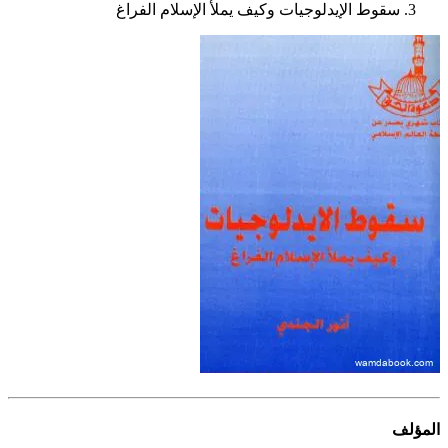
سقوط الإيدلوجيات وكيف يملأ الإسلام الفراغ
المؤلف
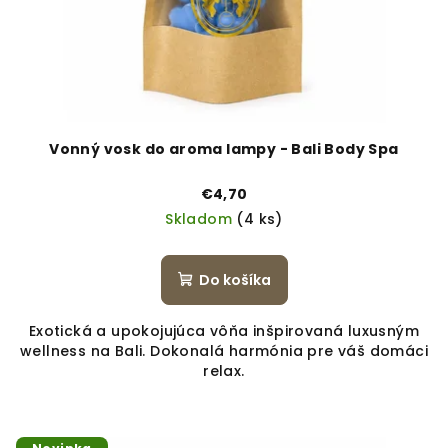
Vonný vosk do aroma lampy - Bali Body Spa
€4,70
Skladom
(4 ks)
Do košíka
Exotická a upokojujúca vôňa inšpirovaná luxusným
wellness na Bali. Dokonalá harmónia pre váš domáci
relax.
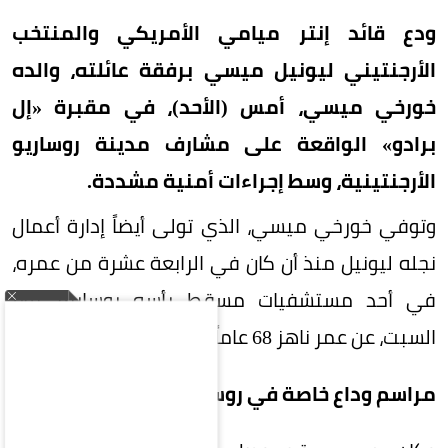
ودع قائد إنتر ميامي الأمريكي والمنتخب
الأرجنتيني ليونيل ميسي برفقة عائلته، والده
خورخي ميسي، أمس (الأحد)، في مقبرة «إل
برادو» الواقعة على مشارف مدينة روساريو
الأرجنتينية، وسط إجراءات أمنية مشددة.
وتوفي خورخي ميسي، الذي تولى أيضاً إدارة أعمال
نجله ليونيل منذ أن كان في الرابعة عشرة من عمره،
في أحد مستشفيات مسقط رأسه روساريو، يوم
السبت، عن عمر ناهز 68 عاماً، بعد صراع مع المرض.
مراسم وداع خاصة في روساريو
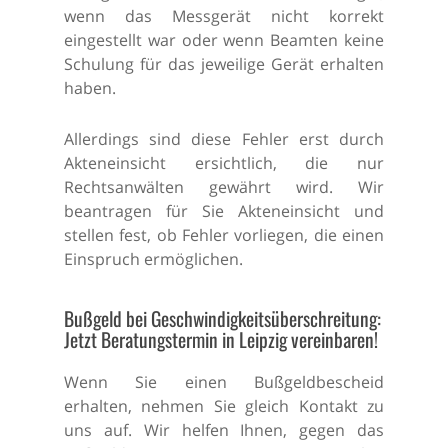
wenn das Messgerät nicht korrekt
eingestellt war oder wenn Beamten keine
Schulung für das jeweilige Gerät erhalten
haben.
Allerdings sind diese Fehler erst durch
Akteneinsicht ersichtlich, die nur
Rechtsanwälten gewährt wird. Wir
beantragen für Sie Akteneinsicht und
stellen fest, ob Fehler vorliegen, die einen
Einspruch ermöglichen.
Bußgeld bei Geschwindigkeitsüberschreitung:
Jetzt Beratungstermin in Leipzig vereinbaren!
Wenn Sie einen Bußgeldbescheid
erhalten, nehmen Sie gleich Kontakt zu
uns auf. Wir helfen Ihnen, gegen das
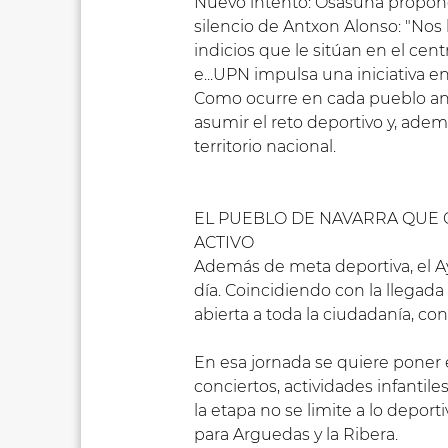
Nuevo intento: Osasuna propone o
silencio de Antxon Alonso: "Nos
indicios que le sitúan en el cent
e...UPN impulsa una iniciativa e
Como ocurre en cada pueblo anf
asumir el reto deportivo y, adem
territorio nacional.
EL PUEBLO DE NAVARRA QUE 
ACTIVO
Además de meta deportiva, el Ay
día. Coincidiendo con la llegada 
abierta a toda la ciudadanía, con
En esa jornada se quiere poner e
conciertos, actividades infantiles
la etapa no se limite a lo depor
para Arguedas y la Ribera.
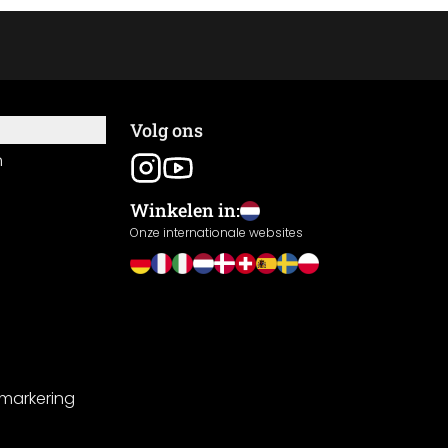
Volg ons
n
Winkelen in:
Onze internationale websites
-markering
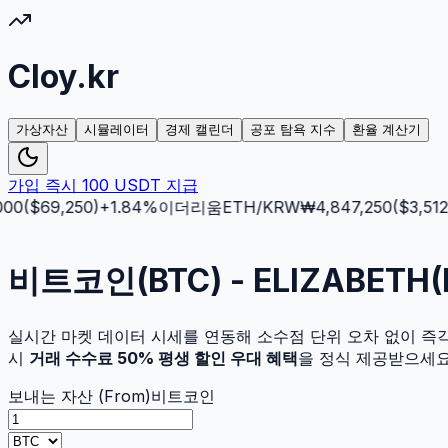
Cloy.kr
가상자산
시뮬레이터
경제 캘린더
공포 탐욕 지수
환율 계산기
가입 즉시 100 USDT 지급
0
($
69,250
)
+
1.84
%
이더리움
ETH
/KRW
₩
4,847,250
($
3,512.5
비트코인(BTC) - ELIZABET
실시간 마켓 데이터 시세를 연동해 소수점 단위 오차 없이 즉
시
거래 수수료 50% 평생 할인 우대 혜택
을 정식 제공받으세요
보내는 자산 (From)
비트코인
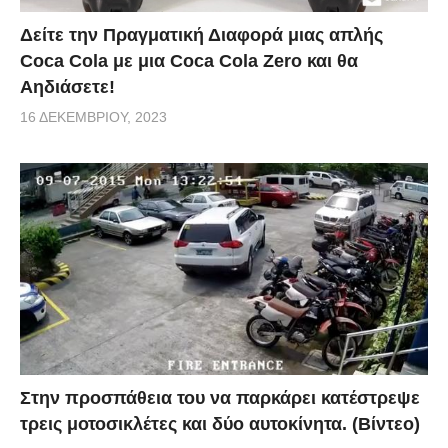
Δείτε την Πραγματική Διαφορά μιας απλής
Coca Cola με μια Coca Cola Zero και θα
Αηδιάσετε!
16 ΔΕΚΕΜΒΡΊΟΥ, 2023
Στην προσπάθεια του να παρκάρει κατέστρεψε
τρεις μοτοσικλέτες και δύο αυτοκίνητα. (Βίντεο)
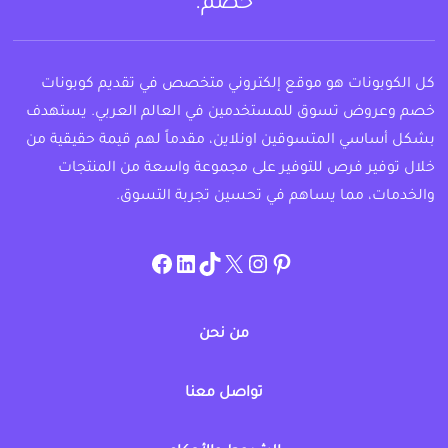
خصم.
كل الكوبونات هو موقع إلكتروني متخصص في تقديم كوبونات
خصم وعروض تسوق للمستخدمين في العالم العربي. يستهدف
بشكل أساسي المتسوقين اونلاين، مقدماً لهم قيمة حقيقية من
خلال توفير فرص للتوفير على مجموعة واسعة من المنتجات
والخدمات، مما يساهم في تحسين تجربة التسوق.
instagram.com/allcouponat
facebook
linkedin
TikTok
twitter
pinterest
من نحن
تواصل معنا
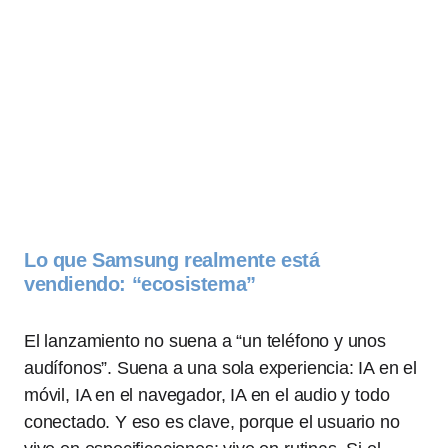
Lo que Samsung realmente está
vendiendo: “ecosistema”
El lanzamiento no suena a “un teléfono y unos
audífonos”. Suena a una sola experiencia: IA en el
móvil, IA en el navegador, IA en el audio y todo
conectado. Y eso es clave, porque el usuario no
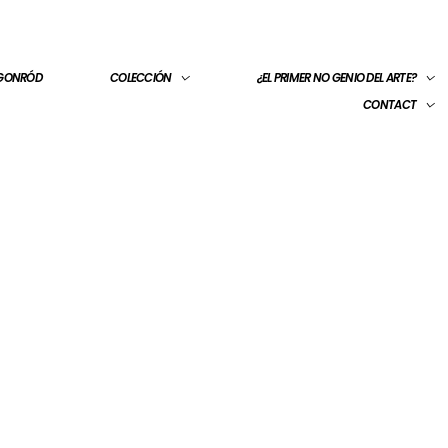
 GONRÓD
COLECCIÓN
¿EL PRIMER NO GENIO DEL ARTE?
CONTACT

****************

**Exercise brief:** Drop the pictures and copy the data exactly.

**Exercise result:**
سقوط الإيدلوجيات وكيف يملأ الإسلام الفراغ
المؤلف
Vonný vosk do aroma lampy - Bali Body Spa
€4,70
Skladom
(4 ks)
Do košíka
Exotická a upokojujúca vôňa inšpirovaná luxusným
wellness na Bali. Dokonalá harmónia pre váš domáci
relax.
ودع قائد إنتر ميامي الأمريكي والمنتخب
الأرجنتيني ليونيل ميسي برفقة عائلته، والده
خورخي ميسي، أمس (الأحد)، في مقبرة «إل
برادو» الواقعة على مشارف مدينة روساريو
الأرجنتينية، وسط إجراءات أمنية مشددة.
وتوفي خورخي ميسي، الذي تولى أيضاً إدارة أعمال
نجله ليونيل منذ أن كان في الرابعة عشرة من عمره،
في أحد مستشفيات مسقط رأسه روساريو، يوم
السبت، عن عمر ناهز 68 عاماً، بعد صراع مع المرض.
مراسم وداع خاصة في روساريو
wenn das Messgerät nicht korrekt
eingestellt war oder wenn Beamten keine
Schulung für das jeweilige Gerät erhalten
haben.
Allerdings sind diese Fehler erst durch
Akteneinsicht ersichtlich, die nur
Rechtsanwälten gewährt wird. Wir
beantragen für Sie Akteneinsicht und
stellen fest, ob Fehler vorliegen, die einen
Einspruch ermöglichen.
Bußgeld bei Geschwindigkeitsüberschreitung:
Jetzt Beratungstermin in Leipzig vereinbaren!
Wenn Sie einen Bußgeldbescheid
erhalten, nehmen Sie gleich Kontakt zu
uns auf. Wir helfen Ihnen, gegen das
Nuevo intento: Osasuna propone o
silencio de Antxon Alonso: "Nos
indicios que le sitúan en el cent
e...UPN impulsa una iniciativa e
Como ocurre en cada pueblo anf
asumir el reto deportivo y, adem
territorio nacional.
EL PUEBLO DE NAVARRA QUE 
ACTIVO
Además de meta deportiva, el Ay
día. Coincidiendo con la llegada 
abierta a toda la ciudadanía, con
En esa jornada se quiere poner e
conciertos, actividades infantiles
la etapa no se limite a lo depor
para Arguedas y la Ribera.
Volg ons
n
Winkelen in:
Onze internationale websites
-markering
Cloy.kr
가상자산
시뮬레이터
경제 캘린더
공포 탐욕 지수
환율 계산기
가입 즉시 100 USDT 지급
0
($
69,250
)
+
1.84
%
이더리움
ETH
/KRW
₩
4,847,250
($
3,512.5
비트코인(BTC) - ELIZABET
실시간 마켓 데이터 시세를 연동해 소수점 단위 오차 없이 즉
시
거래 수수료 50% 평생 할인 우대 혜택
을 정식 제공받으세요
보내는 자산 (From)
비트코인
Δείτε την Πραγματική Διαφορά μιας απλής
Coca Cola με μια Coca Cola Zero και θα
Αηδιάσετε!
16 ΔΕΚΕΜΒΡΊΟΥ, 2023
Στην προσπάθεια του να παρκάρει κατέστρεψε
τρεις μοτοσικλέτες και δύο αυτοκίνητα. (Βίντεο)
خصم.
كل الكوبونات هو موقع إلكتروني متخصص في تقديم كوبونات
خصم وعروض تسوق للمستخدمين في العالم العربي. يستهدف
بشكل أساسي المتسوقين اونلاين، مقدماً لهم قيمة حقيقية من
خلال توفير فرص للتوفير على مجموعة واسعة من المنتجات
والخدمات، مما يساهم في تحسين تجربة التسوق.
instagram.com/allcouponat
facebook
linkedin
TikTok
twitter
pinterest
من نحن
تواصل معنا
Lo que Samsung realmente está
vendiendo: “ecosistema”
El lanzamiento no suena a “un teléfono y unos
audífonos”. Suena a una sola experiencia: IA en el
móvil, IA en el navegador, IA en el audio y todo
conectado. Y eso es clave, porque el usuario no
 GONRÓD
COLECCIÓN
¿EL PRIMER NO GENIO DEL ARTE?
CONTACT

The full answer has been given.